Yo, que soy de secano, me veo obligado a preguntar: ¿cuánto es una eslora grande? ¿Y alguien me puede explicar por qué la prohibición afectó a aquellos barcos que pasan a decenas de millas de las costas, mientras el TBT se siguió utilizando durante años en los barcos pequeños, esos que vemos en puertos pesqueros y rías?

Como afirma Roberto Barreiro, catedrático de la Universidad de La Coruña y director científico del grupo de investigación en biología costera, por más que el control estricto del uso del disruptor endocrino TBT sea hoy una realidad, el daño ya está hecho: el sedimento marino ha resultado contaminado. Ahora está por ver si tras la prohibición se logra una recuperación de las poblaciones de las especies marinas.

A modo de posible respuesta sobre esta recuperación, puedo avanzar que los criaderos de ostras franceses lo tuvieron complicado para salir del bache dadas las catastróficas consecuencias del TBT sobre la reproducción de las ostras en la costa atlántica gala y su repercusión sobre la economía de ciudades como Arcachón. Al menos hasta que, a principios de los años noventa, con las restricciones del TBT, se produjo una notable recuperación. Aunque peor lo pasaron los gasterópodos de las costas del sur de Inglaterra y de lugares tan emblemáticos como la isla de Wight, donde algunas especies desaparecieron completamente a finales de los ochenta. No fue hasta mediados de 2008 cuando se pudo comenzar a observar una recuperación en enclaves alejados de los puertos y de la actividad humana.

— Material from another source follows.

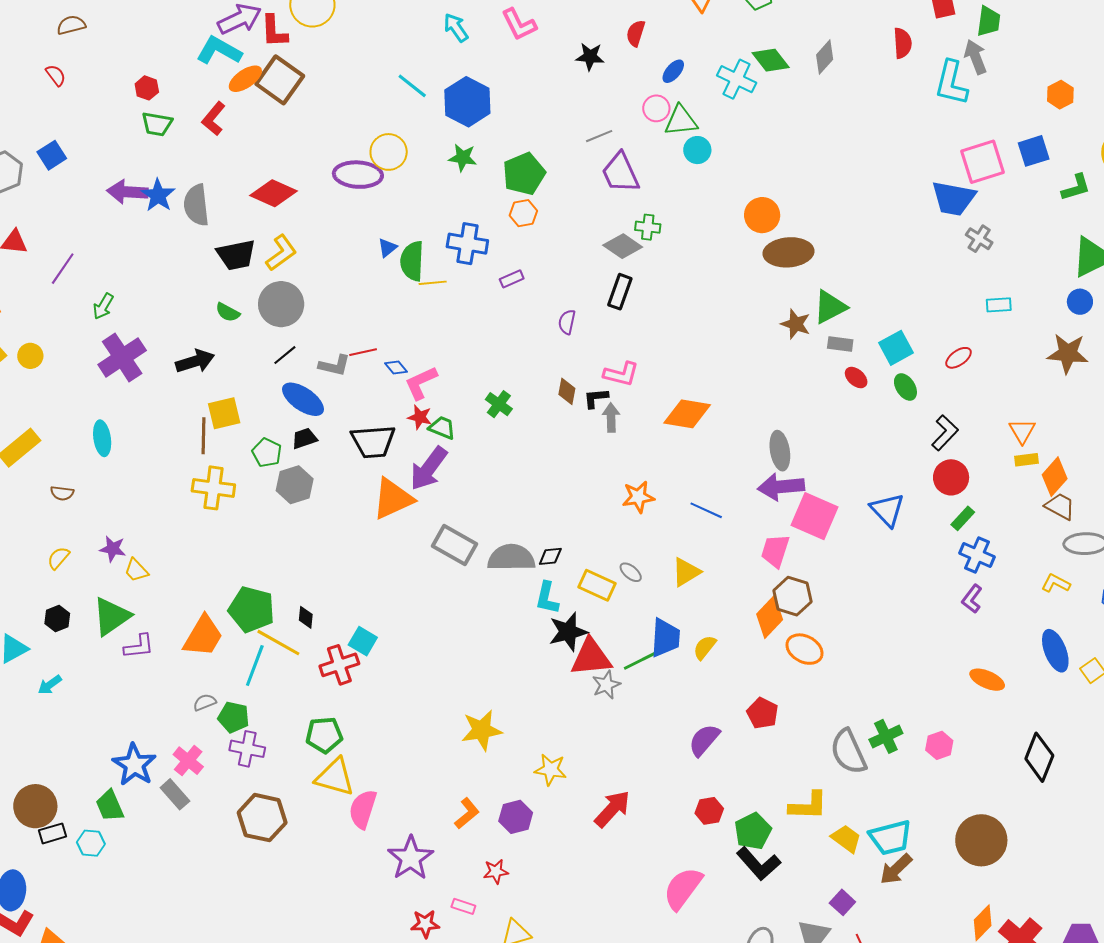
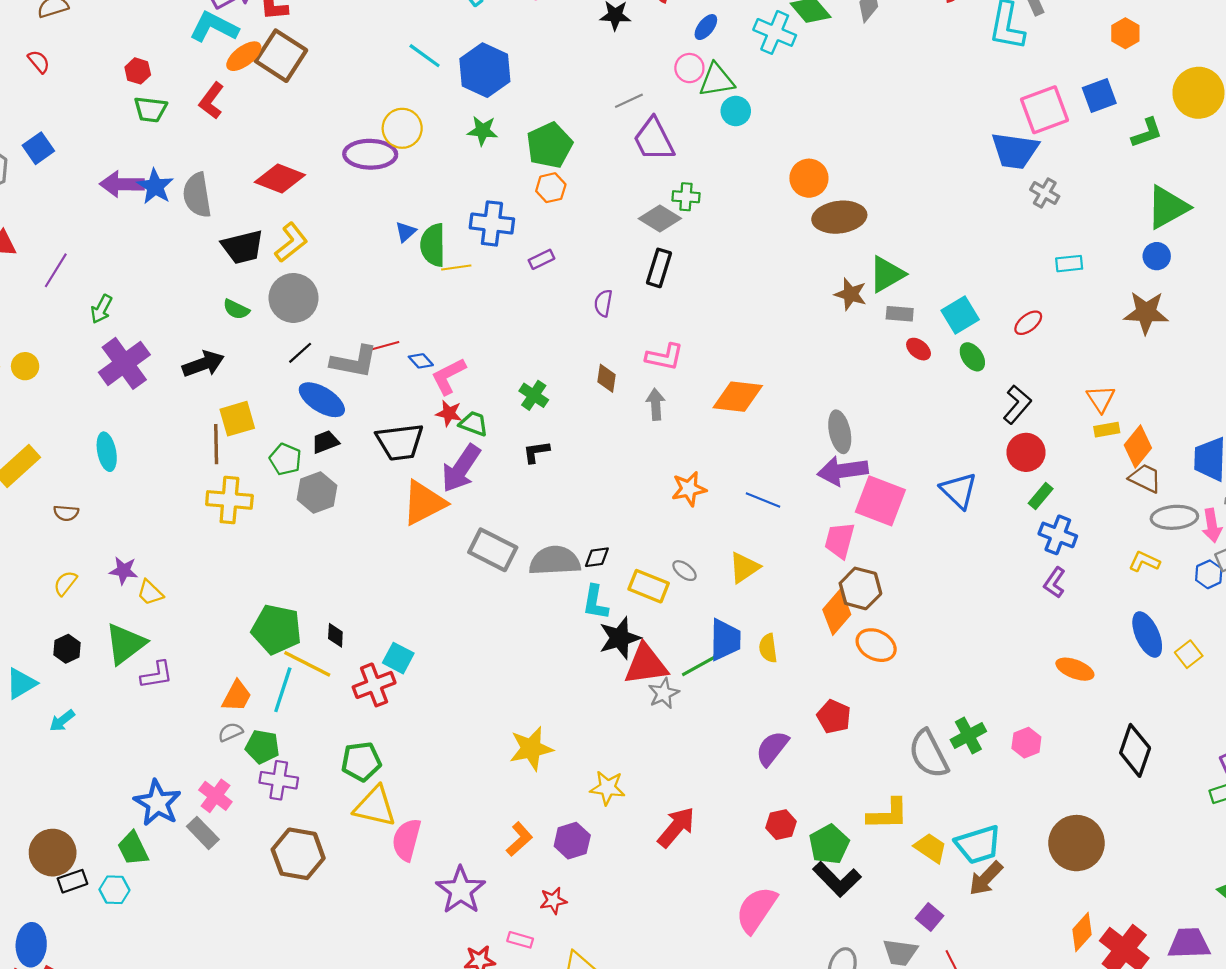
gray L-shape: (334, 365) -> (354, 362), size x1.4
black L-shape: (596, 398) -> (536, 452), moved
orange trapezoid: (203, 636) -> (237, 696), moved, size x0.7
yellow semicircle: (705, 647) -> (768, 648), turned -44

Qué poco podía imaginar Paul McCartney lo que empezaba a ocurrir a su alrededor cuando compuso, en 1966, su adorable canción «When I’m sixty four» («Cuando tenga 64 años»), donde revelaba que soñaba con alquilar una casita de campo —si no es demasiado cara, dice la letra— en la isla de Wight para cuidar a sus nietos y dejarlos sentarse en sus rodillas. Si ahora volviera, con sus setenta y siete años cumplidos, con suerte podría volver a disfrutar de algunos caracoles marinos, muy pocos, ahora que de nuevo se pueden encontrar, después de una ausencia de más de veinte años.

Y esto me lleva a preguntarme, en voz baja para no alarmar a nadie: «¿Cómo afectará y repercutirá en los humanos el daño que ha causado el TBT en los organismos marinos?».

Me temo que carezco de respuesta para esta pregunta.